If the service startup value for DNS Server service is set to manual, Active Directory does not wait for the DNS Server service to start.
- Avoid single points of failure.
Examples of single points of failure include:
- Configuring a DC to point to a single-DNS Server IP
- Placing all DNS servers on guest virtual machines on the same physical host computer
- Placing all DNS servers in the same physical site
- Limiting network connectivity such that destination domain controllers have only a single network path to access a KDC or DNS Server
Install enough DNS servers for local, regional and enterprise-wide redundancy performance but not so many that management becomes a burden. DNS is typically a lightweight operation that is highly cached by DNS clients and DNS servers.
Each Microsoft DNS server running on modern hardware can satisfy 10,000-20,000 clients per server. Installing the DNS role on every domain controller can lead to an excessive number of DNS servers in your enterprise that can increase cost.
- Stagger the reboots of DNS servers in your enterprise when possible.
- The installation of some hotfixes, service packs and applications may require a reboot.

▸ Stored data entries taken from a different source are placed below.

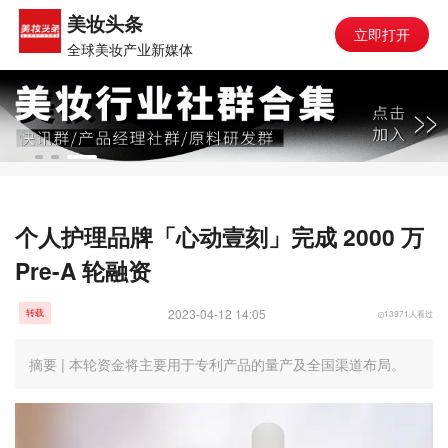
美妆头条
立即打开
全球美妆产业新媒体
个人护理品牌「心动壹刻」完成 2000 万
Pre-A 轮融资
2023-04-12 14:05
13971人看过
转载
摘要 | 本轮资金将主要用于专利产品的量产及全国渠道布局。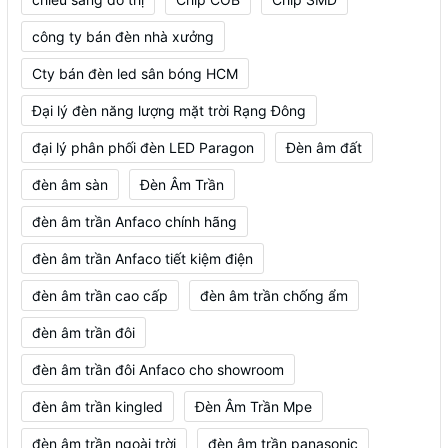
công ty bán đèn nhà xưởng
Cty bán đèn led sân bóng HCM
Đại lý đèn năng lượng mặt trời Rạng Đông
đại lý phân phối đèn LED Paragon
Đèn âm đất
đèn âm sàn
Đèn Âm Trần
đèn âm trần Anfaco chính hãng
đèn âm trần Anfaco tiết kiệm điện
đèn âm trần cao cấp
đèn âm trần chống ẩm
đèn âm trần đôi
đèn âm trần đôi Anfaco cho showroom
đèn âm trần kingled
Đèn Âm Trần Mpe
đèn âm trần ngoài trời
đèn âm trần panasonic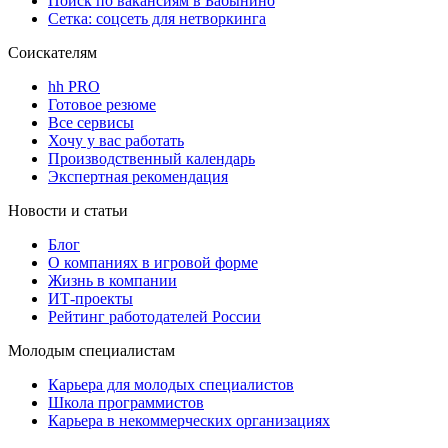
Поиск по вакансиям в Бабынино
Сетка: соцсеть для нетворкинга
Соискателям
hh PRO
Готовое резюме
Все сервисы
Хочу у вас работать
Производственный календарь
Экспертная рекомендация
Новости и статьи
Блог
О компаниях в игровой форме
Жизнь в компании
ИТ-проекты
Рейтинг работодателей России
Молодым специалистам
Карьера для молодых специалистов
Школа программистов
Карьера в некоммерческих организациях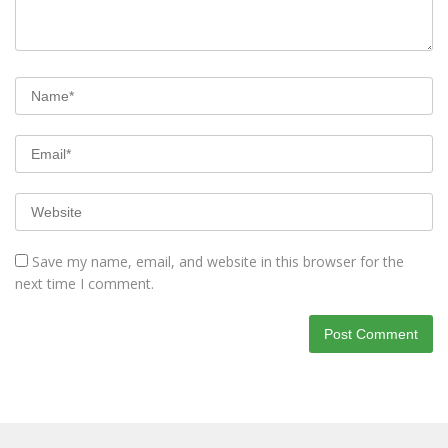
Save my name, email, and website in this browser for the
next time I comment.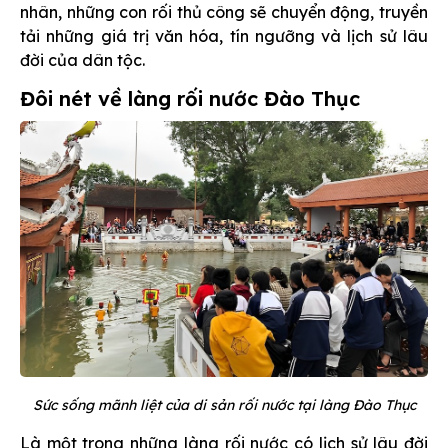
nhân, những con rối thủ công sẽ chuyển động, truyền
tải những giá trị văn hóa, tín ngưỡng và lịch sử lâu
đời của dân tộc.
Đôi nét về làng rối nước Đào Thục
Sức sống mãnh liệt của di sản rối nước tại làng Đào Thục
Là một trong những làng rối nước có lịch sử lâu đời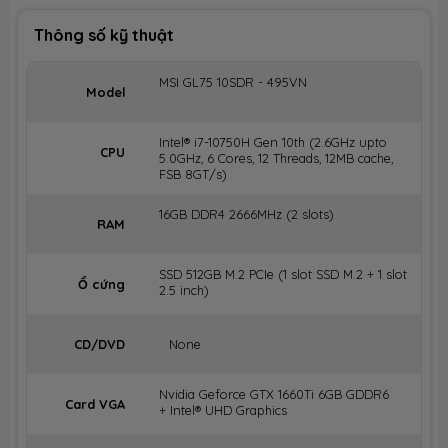
Thông số kỹ thuật
MSI GL75 10SDR - 495VN
Model
Intel® i7-10750H Gen 10th (2.6GHz upto
CPU
5.0GHz, 6 Cores, 12 Threads, 12MB cache,
FSB 8GT/s)
16GB DDR4 2666MHz (2 slots)
RAM
SSD 512GB M.2 PCIe (1 slot SSD M.2 + 1 slot
Ổ cứng
2.5 inch)
CD/DVD
None
Nvidia Geforce GTX 1660Ti 6GB GDDR6
Card VGA
+ Intel® UHD Graphics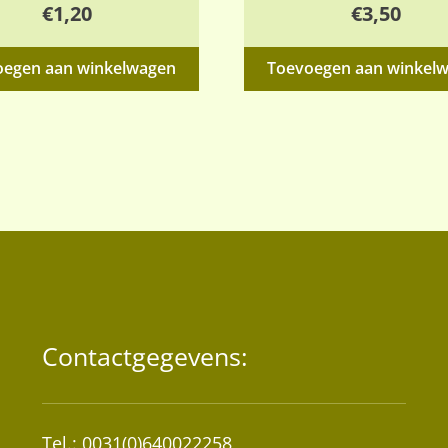
€
1,20
€
3,50
oegen aan winkelwagen
Toevoegen aan winkel
Contactgegevens:
Tel.: 0031(0)640022258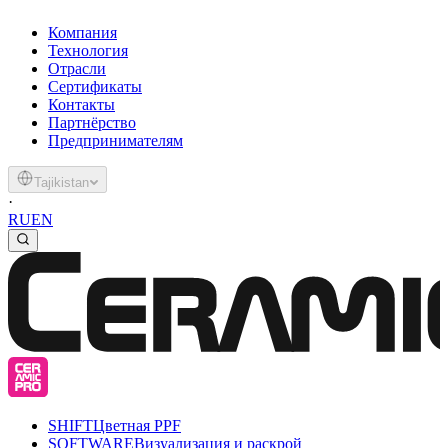
Компания
Технология
Отрасли
Сертификаты
Контакты
Партнёрство
Предпринимателям
Tajikistan
·
RU
EN
SHIFT
Цветная PPF
SOFTWARE
Визуализация и раскрой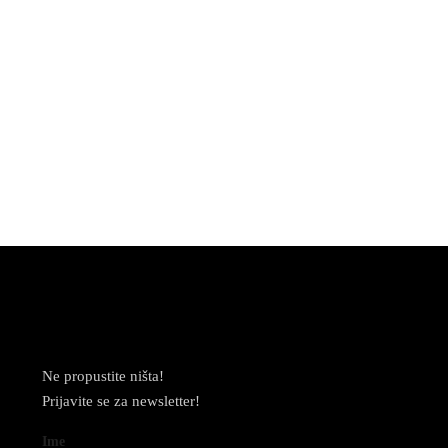
Newsletter
Ne propustite ništa!
Prijavite se za newsletter!
Ime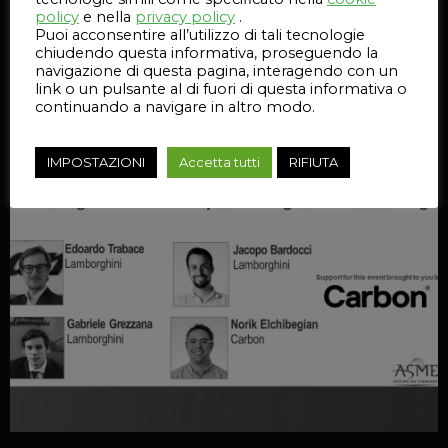
line. Spiegherà, in
[…]
policy
e nella
privacy policy
.
Puoi acconsentire all’utilizzo di tali tecnologie
79
Leggi l'articolo
chiudendo questa informativa, proseguendo la
navigazione di questa pagina, interagendo con un
link o un pulsante al di fuori di questa informativa o
continuando a navigare in altro modo.
IMPOSTAZIONI
Accetta tutti
RIFIUTA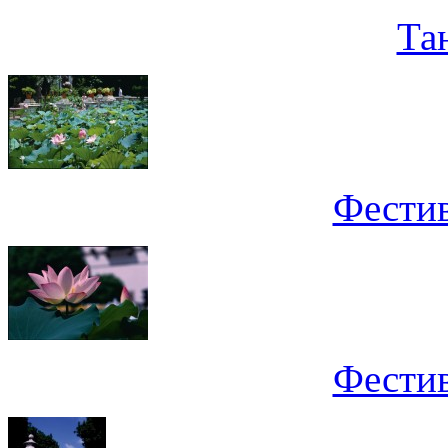
Та
Фестив
Фестив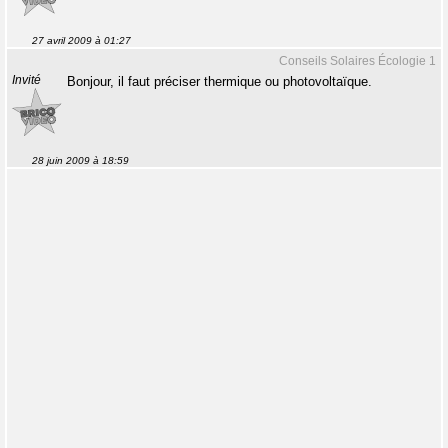
27 avril 2009 à 01:27
Conseils Solaires Écologie 1
Invité
Bonjour, il faut préciser thermique ou photovoltaïque.
28 juin 2009 à 18:59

- Some customers reboot domain controllers on a scheduled basis (every 7 days, every 30 days).
- Schedule reboots, and the installation of software that requires a reboot, in a smart way to prevent the only DNS server or potential source replication partner that a destination domain controller points to for name resolution from being rebooted at the same time.
- Install UPS devices in strategic places to ensure DNS availability during short-term power outages.
- Augment your UPS-backed DNS servers with on-site generators.
To deal with extended outages, some customers have deployed on-site electrical generators to keep key servers online. Some customers have found that generators can power servers in the data center but not the on-site HVAC. The lack of air conditioning may cause local servers to shutdown when internal computer temperatures reach a certain threshold.